Why People Pee And Poop After They've Died

Death's effect on the human body is revolting to most, and those who work cleaning it up have to have pretty strong stomachs. The presence of urine and fecal matter at crime scenes for example — along with blood, fluids, and guts — is a common and unfortunate biohazard that many professionals have to deal with. In the moments or days following our deaths, our corpses often expel pee and poop as a normal side effect of the death process.

How this happens exactly varies. While bodily death is an inevitability for everyone except cryogenically frozen billionaires, violently soiling yourself as you exit, isn't. The manner in which your bowels and bladder release their remaining contents depends on many factors, including how much you've eaten, what medication you are on, and how you died. Many of us will also lose bladder and bowel control before we pass on anyway, depending on whether a debilitating illness takes us to the grave.

The final release

In the period shortly after we die, from our brain to our sphincter, our muscles begin to relax before finally stiffening again in rigor mortis. At the same time, the parts of your brain that regulate urination and bowel movements cease to function, and the gaseous buildup in your intestines creates the perfect conditions for a final release. These factors combined make a veritable pee and poop-storm more or less inevitable.

According to the National Crime Scene Cleanup service, how and how violently your final pee and poop happens varies a bit depending on the manner of your death.
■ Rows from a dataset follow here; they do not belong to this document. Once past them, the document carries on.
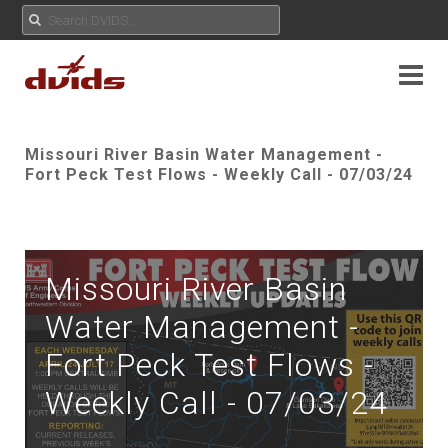
Missouri River Basin Water Management -
Fort Peck Test Flows - Weekly Call - 07/03/24
Missouri River Basin
Water Management -
Fort Peck Test Flows -
Weekly Call - 07/03/24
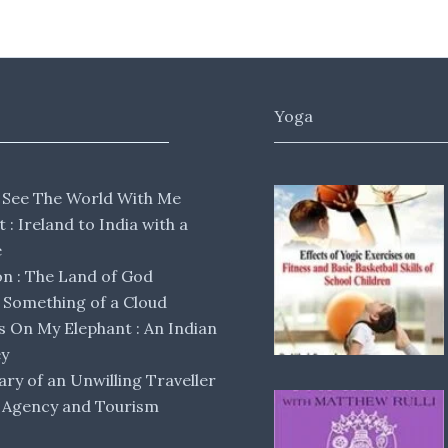
Yoga
 See The World With Me
lt : Ireland to India with a
e
 : The Land of God
Something of a Cloud
s On My Elephant : An Indian
ey
ary of an Unwilling Traveller
 Agency and Tourism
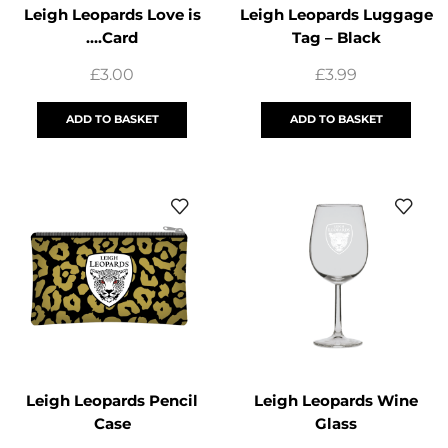
Leigh Leopards Love is
Leigh Leopards Luggage
….Card
Tag – Black
£
3.00
£
3.99
ADD TO BASKET
ADD TO BASKET
Leigh Leopards Pencil
Leigh Leopards Wine
Case
Glass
People who die in car accidents or who have suffered an unusually traumatic end are the most likely to have a particularly violent expulsion when they die, possibly evening during the event. In general, however, the bowels and bladder empty quite slowly over the course of several days.

At the same time, whatever gross stuff is left in your bowels will also be removed at some point anyway, taken out by a helpful mortician. When a body is cleaned up for burial or cremation, people who work in the funeral service will often clean out the bowels as well and may even add incontinence pads to keep your clothing clean in the coffin.

Not everybody poops

If soiling yourself seems like a pretty undignified way to end your days fear not — not everybody poops the moment they expire. In many cases, a sick person will lose their appetite as they grow ill, or else their desire for food as well as their bowel movements may be affected by any medication they are on.

You also won't necessarily have to die to have a bout of incontinence. Many very sick people are warned that they will lose control of their bowel and bladder function before their death, not after. In such cases, nurses and doctors have ways to help patients deal with this process with dignity. Neurological conditions, such as repeated strokes can affect bladder function, meaning that many dying people will have a catheter inserted before they pass.

Finally, a surprisingly high proportion of people die on the toilet anyway. According to the Journal of Environmental Health and Preventative Medicine, around eight to 10% of heart attack patients die on the john — meaning there is an outside chance you may have gone or be going when you go.